Ces troubles, ont débuté il y a deux semaines. Le tout tournerait autour d’une querelle de leadership entre gros biceps. L’intervention de la police a ramené le calme, sans apaiser les esprits et mettre un terme aux rivalités.
Le volcan du gangsterisme urbain est de nouveau entré en ébullition hier à Matete. En effet, sous la pluie battante de dimanche matin, des marginaux en furie brandissant des couteaux, des tessons de bouteilles et des barres de fer, ont fait trembler les deux quartiers les plus chauds de cette commune. Des piétons brutalisés, des bars et des boutiques mis à sac, des véhicules caillassés, ces scènes de violence ont suscité l’indignation générale de paisibles citoyens, incapables de retrouver leur quiétude depuis bientôt deux semaines. Aussitôt alertées, des équipes d’intervention de la police se sont déployées dans ce secteur sans parvenir à mettre la main ne serait-ce sur l’un des « belligérants ».
Après un relatif retour au calme, les troubles ont curieusement repris, vers 15h 45’ derrière l’église kimbanguiste, non loin du camp Vitamine. Fulminant de colère, des délinquants ont tout saccagé sur leur passage, au point que les rues des quartiers Ngilima et Nkunda étaient toutes désertes. Matete ressemblait hier à une citée morte. On rappelle que samedi 20 janvier, les écuries Sekayi Mama de Ngilima et Boa ya mayi de Kunda s’étaient livrées une guerre impitoyable.
Vaines promesses d’un retour à la paix
Ces troubles, avons-nous appris, ont débuté il y a deux semaines. Le tout tournerait autour d’une querelle de leadership entre gros biceps. L’intervention de la police a ramené le calme, sans apaiser les esprits et mettre un terme aux rivalités. Le bourgmestre de Matete, qui s’est investi corps et âme dans la recherche de la paix, n’a récolté que des promesses fallacieuses de réconciliation. Pourtant, la guerre ouverte entre délinquants avait abouti à une sorte de cessez-le-feu provisoire.
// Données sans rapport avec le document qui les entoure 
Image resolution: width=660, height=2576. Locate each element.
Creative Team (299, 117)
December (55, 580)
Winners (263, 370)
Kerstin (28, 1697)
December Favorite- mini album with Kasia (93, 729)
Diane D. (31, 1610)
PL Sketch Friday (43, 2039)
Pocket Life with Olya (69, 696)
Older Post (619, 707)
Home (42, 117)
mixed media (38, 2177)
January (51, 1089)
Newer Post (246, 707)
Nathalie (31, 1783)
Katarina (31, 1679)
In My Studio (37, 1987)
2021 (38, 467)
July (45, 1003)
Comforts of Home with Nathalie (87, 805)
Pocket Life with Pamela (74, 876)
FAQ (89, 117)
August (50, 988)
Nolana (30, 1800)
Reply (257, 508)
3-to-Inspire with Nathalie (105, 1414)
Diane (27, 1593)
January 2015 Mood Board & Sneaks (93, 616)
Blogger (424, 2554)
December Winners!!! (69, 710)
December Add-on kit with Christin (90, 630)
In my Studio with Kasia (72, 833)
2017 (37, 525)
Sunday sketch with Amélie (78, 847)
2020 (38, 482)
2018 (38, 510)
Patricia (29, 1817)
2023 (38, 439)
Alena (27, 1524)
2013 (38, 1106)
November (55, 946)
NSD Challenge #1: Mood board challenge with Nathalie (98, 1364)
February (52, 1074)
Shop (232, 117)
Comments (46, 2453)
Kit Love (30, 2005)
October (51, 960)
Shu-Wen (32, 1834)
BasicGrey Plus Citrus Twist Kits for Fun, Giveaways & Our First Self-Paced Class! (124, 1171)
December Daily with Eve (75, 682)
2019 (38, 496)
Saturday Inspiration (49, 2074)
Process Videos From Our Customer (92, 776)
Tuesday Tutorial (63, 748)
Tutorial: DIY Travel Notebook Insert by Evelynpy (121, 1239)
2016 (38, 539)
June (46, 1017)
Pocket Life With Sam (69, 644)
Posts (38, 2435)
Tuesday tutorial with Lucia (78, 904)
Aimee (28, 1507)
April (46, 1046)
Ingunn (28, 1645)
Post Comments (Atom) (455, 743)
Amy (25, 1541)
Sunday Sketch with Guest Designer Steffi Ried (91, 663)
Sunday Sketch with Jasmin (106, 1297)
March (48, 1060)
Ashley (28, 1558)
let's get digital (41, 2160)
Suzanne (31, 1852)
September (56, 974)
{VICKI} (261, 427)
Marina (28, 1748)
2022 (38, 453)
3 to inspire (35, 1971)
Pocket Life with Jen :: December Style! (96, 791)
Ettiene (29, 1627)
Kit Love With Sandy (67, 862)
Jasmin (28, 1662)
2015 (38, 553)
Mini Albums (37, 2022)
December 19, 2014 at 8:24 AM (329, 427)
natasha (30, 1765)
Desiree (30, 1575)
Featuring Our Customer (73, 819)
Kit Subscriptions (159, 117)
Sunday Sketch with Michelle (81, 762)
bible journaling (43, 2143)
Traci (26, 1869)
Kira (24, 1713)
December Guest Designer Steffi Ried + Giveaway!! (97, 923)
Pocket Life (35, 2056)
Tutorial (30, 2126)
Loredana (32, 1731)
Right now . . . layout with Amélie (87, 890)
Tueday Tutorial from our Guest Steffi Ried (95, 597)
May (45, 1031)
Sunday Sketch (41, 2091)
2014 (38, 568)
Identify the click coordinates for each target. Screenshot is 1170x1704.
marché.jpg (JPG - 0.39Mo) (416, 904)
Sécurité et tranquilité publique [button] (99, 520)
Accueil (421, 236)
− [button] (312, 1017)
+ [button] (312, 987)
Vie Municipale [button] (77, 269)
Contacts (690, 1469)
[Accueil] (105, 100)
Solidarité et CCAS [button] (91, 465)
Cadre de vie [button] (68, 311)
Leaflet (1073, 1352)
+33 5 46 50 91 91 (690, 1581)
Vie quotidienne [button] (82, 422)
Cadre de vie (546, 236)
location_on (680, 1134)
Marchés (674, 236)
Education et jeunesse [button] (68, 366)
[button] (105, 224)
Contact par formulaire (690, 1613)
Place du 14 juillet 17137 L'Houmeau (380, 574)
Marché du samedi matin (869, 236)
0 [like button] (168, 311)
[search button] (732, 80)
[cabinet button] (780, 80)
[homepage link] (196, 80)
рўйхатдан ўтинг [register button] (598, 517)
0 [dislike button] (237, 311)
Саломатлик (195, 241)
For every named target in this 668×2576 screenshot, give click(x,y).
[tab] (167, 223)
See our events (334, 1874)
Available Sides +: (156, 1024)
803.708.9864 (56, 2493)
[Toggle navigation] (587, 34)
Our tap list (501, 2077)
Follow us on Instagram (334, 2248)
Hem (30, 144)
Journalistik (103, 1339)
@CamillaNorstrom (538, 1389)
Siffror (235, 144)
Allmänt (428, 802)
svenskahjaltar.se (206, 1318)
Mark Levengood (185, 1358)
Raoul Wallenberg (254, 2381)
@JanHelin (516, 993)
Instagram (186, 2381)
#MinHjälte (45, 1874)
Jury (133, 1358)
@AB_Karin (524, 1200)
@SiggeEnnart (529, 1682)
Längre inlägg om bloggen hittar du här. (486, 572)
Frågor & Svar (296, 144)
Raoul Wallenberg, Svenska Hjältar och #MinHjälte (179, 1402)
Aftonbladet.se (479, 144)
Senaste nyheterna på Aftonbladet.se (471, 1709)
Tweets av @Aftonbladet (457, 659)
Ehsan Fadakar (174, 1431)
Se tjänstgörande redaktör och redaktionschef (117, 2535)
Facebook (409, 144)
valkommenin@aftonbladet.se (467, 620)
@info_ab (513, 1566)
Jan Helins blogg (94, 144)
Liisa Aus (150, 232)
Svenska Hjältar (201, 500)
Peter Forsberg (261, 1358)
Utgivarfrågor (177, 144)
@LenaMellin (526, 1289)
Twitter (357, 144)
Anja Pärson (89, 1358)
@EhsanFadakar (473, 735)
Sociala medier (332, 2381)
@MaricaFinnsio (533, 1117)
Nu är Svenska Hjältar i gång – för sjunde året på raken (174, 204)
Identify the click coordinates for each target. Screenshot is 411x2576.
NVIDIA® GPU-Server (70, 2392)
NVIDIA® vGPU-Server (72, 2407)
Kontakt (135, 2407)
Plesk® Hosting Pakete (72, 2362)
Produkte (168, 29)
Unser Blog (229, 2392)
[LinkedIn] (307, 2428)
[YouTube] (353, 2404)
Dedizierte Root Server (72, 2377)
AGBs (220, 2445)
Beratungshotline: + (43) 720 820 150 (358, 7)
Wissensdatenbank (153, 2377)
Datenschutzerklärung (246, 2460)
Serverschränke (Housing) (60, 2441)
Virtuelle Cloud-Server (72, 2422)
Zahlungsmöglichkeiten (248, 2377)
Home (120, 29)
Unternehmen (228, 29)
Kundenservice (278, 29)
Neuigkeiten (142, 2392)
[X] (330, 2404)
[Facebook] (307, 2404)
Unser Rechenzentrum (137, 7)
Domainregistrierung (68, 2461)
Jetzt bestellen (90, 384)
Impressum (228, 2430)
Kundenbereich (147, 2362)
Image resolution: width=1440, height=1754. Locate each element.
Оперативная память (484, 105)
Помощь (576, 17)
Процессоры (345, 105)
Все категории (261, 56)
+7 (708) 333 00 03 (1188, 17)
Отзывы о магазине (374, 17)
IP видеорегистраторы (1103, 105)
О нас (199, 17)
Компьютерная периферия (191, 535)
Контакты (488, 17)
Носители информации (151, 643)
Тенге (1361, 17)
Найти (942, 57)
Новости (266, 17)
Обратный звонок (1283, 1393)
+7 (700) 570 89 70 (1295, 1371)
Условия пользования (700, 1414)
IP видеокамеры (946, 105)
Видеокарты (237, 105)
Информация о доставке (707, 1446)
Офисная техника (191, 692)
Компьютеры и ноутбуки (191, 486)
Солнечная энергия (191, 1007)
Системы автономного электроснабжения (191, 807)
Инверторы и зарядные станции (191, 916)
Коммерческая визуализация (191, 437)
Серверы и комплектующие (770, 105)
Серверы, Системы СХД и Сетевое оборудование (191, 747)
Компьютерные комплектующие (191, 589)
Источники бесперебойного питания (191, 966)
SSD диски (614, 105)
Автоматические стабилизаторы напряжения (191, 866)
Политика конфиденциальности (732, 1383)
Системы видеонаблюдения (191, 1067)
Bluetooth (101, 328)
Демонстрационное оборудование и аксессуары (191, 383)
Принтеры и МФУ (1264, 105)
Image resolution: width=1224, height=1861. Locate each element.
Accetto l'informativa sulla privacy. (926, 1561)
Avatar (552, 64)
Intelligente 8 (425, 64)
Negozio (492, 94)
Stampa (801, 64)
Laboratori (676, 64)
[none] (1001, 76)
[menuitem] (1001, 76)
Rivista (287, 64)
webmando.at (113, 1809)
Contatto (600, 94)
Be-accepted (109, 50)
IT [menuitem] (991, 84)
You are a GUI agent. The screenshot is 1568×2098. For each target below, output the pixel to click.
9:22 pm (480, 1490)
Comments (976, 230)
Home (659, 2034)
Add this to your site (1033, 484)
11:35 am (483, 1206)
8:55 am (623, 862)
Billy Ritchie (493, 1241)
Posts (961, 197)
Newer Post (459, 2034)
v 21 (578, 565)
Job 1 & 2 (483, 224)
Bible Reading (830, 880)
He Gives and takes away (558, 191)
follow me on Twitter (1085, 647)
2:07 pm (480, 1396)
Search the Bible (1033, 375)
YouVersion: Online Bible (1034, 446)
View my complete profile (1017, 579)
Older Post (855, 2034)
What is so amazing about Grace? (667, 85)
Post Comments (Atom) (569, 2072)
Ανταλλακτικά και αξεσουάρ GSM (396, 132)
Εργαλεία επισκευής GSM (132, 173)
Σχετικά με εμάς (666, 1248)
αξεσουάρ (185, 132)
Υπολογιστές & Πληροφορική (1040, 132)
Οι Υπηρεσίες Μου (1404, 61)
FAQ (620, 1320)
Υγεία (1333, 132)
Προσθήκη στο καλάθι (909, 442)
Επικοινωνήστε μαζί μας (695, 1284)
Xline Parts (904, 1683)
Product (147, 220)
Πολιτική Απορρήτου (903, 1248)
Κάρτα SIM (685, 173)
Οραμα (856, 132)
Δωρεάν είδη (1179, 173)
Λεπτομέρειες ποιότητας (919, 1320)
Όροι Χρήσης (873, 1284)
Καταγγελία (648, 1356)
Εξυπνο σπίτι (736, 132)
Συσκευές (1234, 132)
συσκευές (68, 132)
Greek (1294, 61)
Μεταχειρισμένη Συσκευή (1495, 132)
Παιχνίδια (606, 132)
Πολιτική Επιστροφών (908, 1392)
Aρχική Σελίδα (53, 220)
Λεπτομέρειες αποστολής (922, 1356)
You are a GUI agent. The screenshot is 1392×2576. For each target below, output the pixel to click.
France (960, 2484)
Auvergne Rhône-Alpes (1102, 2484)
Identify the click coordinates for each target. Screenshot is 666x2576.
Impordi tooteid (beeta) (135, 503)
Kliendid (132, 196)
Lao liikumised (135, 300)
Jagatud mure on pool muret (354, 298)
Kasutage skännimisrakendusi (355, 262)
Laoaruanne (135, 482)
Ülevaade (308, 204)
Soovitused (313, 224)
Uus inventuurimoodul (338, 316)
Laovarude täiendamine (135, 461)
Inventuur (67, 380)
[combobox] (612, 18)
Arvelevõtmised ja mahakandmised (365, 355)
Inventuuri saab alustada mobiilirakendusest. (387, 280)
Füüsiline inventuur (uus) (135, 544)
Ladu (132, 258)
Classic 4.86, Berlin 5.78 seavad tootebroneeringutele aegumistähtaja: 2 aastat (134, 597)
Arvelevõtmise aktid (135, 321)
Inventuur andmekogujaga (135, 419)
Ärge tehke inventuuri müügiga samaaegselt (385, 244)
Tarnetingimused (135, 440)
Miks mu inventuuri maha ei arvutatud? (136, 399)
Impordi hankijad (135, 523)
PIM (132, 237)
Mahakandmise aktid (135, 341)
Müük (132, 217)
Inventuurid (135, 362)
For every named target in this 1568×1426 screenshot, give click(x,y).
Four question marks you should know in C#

Mais une mèche allumée la semaine passée a rallumé le feu entre les partisans de Sekayi Mama et Boa ya mayi. Le bar Mananga de Ngilima et une terrasse de Kunda I n° 4/A étaient sauvagement pillés. Le jour des affrontements, on a vu les délinquants emporter des casiers des boissons des chaises et de tables en plastique, ainsi que d’autres biens des particuliers.
Au lendemain de ces incidents, un calme précaire a régné à Matete. Des groupes des « sportifs » sont passés sur des chaînes de télévision pour exprimer leur volonté de paix. Promesses fallacieuses qui semblent avoir endormi même le gouverneur de la ville, l’amiral Liwanga.
En l’espace d’un matin, les têtes d’affiche de ces marginaux aux surnoms de guerriers tels que Patou Matema, Black, Taureau, Ozi, Eafa, Ajé et autres réunissaient leurs troupes et lançaient de nouvelles attaques sur les bas des adversaires. Ce qui a fait dire à certains observateurs que Matete est construit sur un volcan en ébullition.
Au vu de l’insécurité qui prévaut dans cette municipalité, les observateurs s’interrogent sur la capacité de l’Etat à venir à bout du phénomène « Colbert », A force de leur donner impression que l’autorité publique est morte, les semeurs de troubles se sentent pousser des ailes.